Republicans are calling for their Democratic counterparts in the Illinois House to join them in efforts to repeal criminal justice reforms, known as the Safety, Accountability, Fairness and Equity-Today Act, commonly known as the SAFE-T Act.
Reps. Patrick Windhorst, R-Metropolis, Ryan Spain, R-Peoria, and Deanne Mazzochi, R-Elmhurst, joined House GOP Leader Jim Durkin, R-Western Springs, at a news conference Thursday to announce their support for legislation, House Bill 4499, introduced a week ago, to repeal the SAFE-T Act.
Spain called the SAFE-T Act “damaging and dangerous with real consequences for the people of the state of Illinois.”
Democratic proponents of the SAFE-T Act, who called the effort by super minority Republicans “all for show,” pointed out that many of the substantive changes created by the bill had not yet taken effect.
That includes a measure that would eliminate cash bail in favor of a pre-trial detention method that prioritizes aspects such as the level of danger a suspect poses rather than their ability to post bail. The exact parameters for pre-trial detention will be determined by the courts.
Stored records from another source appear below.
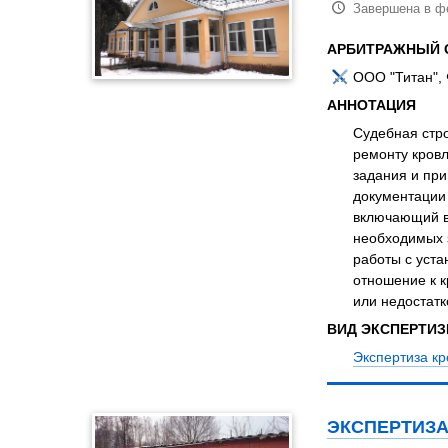
Завершена в ф
АРБИТРАЖНЫЙ 
ООО "Титан",
АННОТАЦИЯ
Судебная стро
ремонту кровл
задания и пр
документации 
включающий ви
необходимых 
работы с уст
отношение к 
или недостатк
ВИД ЭКСПЕРТИ
Экспертиза кр
ЭКСПЕРТИЗА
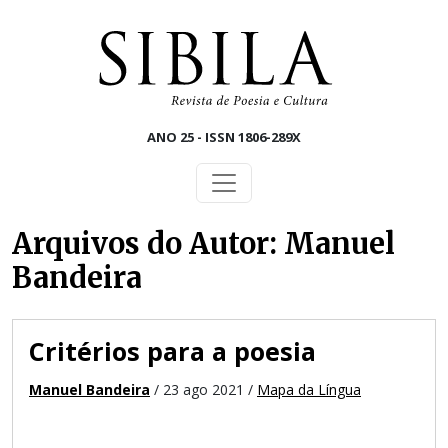
Skip to main content
ANO 25 - ISSN 1806-289X
Arquivos do Autor: Manuel
Bandeira
Critérios para a poesia
Manuel Bandeira
/ 23 ago 2021 /
Mapa da Língua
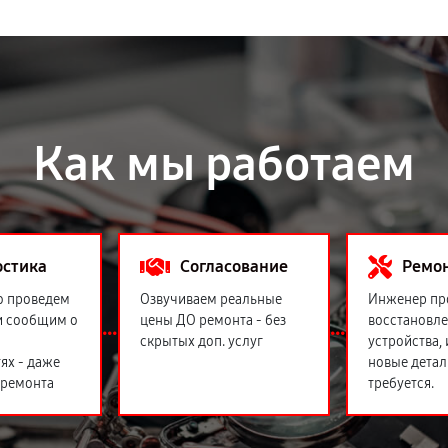
Как мы работаем
остика
Согласование
Ремо
о проведем
Озвучиваем реальные
Инженер пр
и сообщим о
цены ДО ремонта - без
восстановл
скрытых доп. услуг
устройства,
ях - даже
новые детал
 ремонта
требуется.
That measure takes effect in January 2023.
The original SAFE-T Act also changed use-of-force guidelines for law enforcement, created a new police certification system and expanded detainee rights.
Spain said crime has skyrocketed in Illinois with increases in retail theft, carjacking and murders, citing 800 murders last year in Chicago.
“Illinois has become the wild, wild Midwest,” Durkin said.
Tweaks to the bill, including a measure passed last year diluting some of the use-of-force language in the original bill, aren’t good enough, the Republicans said on Thursday, and the SAFE-T Act should be repealed entirely. Mazzochi said it would only take a few Democrats to cross over to get it done.
“Repeal is a realistic solution. The original, underlying legislation passed with a bare minimum of 60 votes,” Mazzochi said. " … It almost didn’t pass the first time.”
The bill, supported by the Illinois Legislative Black Caucus, passed on Jan. 13, 2021, one year to the day the bill to repeal it was filed.
The Black Caucus countered the SAFE-T Act made the justice system fairer for minorities, according to statement released after the press conference on Thursday. The statement went on to say they continue to work with law enforcement groups, including by passing two follow-up measures.
“Many provisions of the SAFE-T Act have not even gone into effect yet, proving the Republican gambit is all for show,” according to the statement. “In fact, when fully implemented, experts say the SAFE-T Act will help improve public safety by supporting a more holistic approach for first-responders. Instead of coming up with solutions to address crime, Republicans are just trying the same racial scare tactics we see across the country.”
Durkin and Windhorst, both former prosecutors, said the bill made the state more dangerous. Durkin said Democrats would have to answer to their constituents for the bill’s passage and Republicans would use public safety as an issue in upcoming elections.
Earlier this month, an amendment passed to clarify issues related to detainee phone calls, pretrial services and moving back effective dates for body cameras and police decertification. The House voted, 67-42, to approve the Senate amendment.
Spain said the Safe-T Act will leave half of the county sheriffs in Illinois leaving their posts and has left city and county police departments scrambling to recruit and retain officers after a wave of resignations in the wake of the bill’s passage.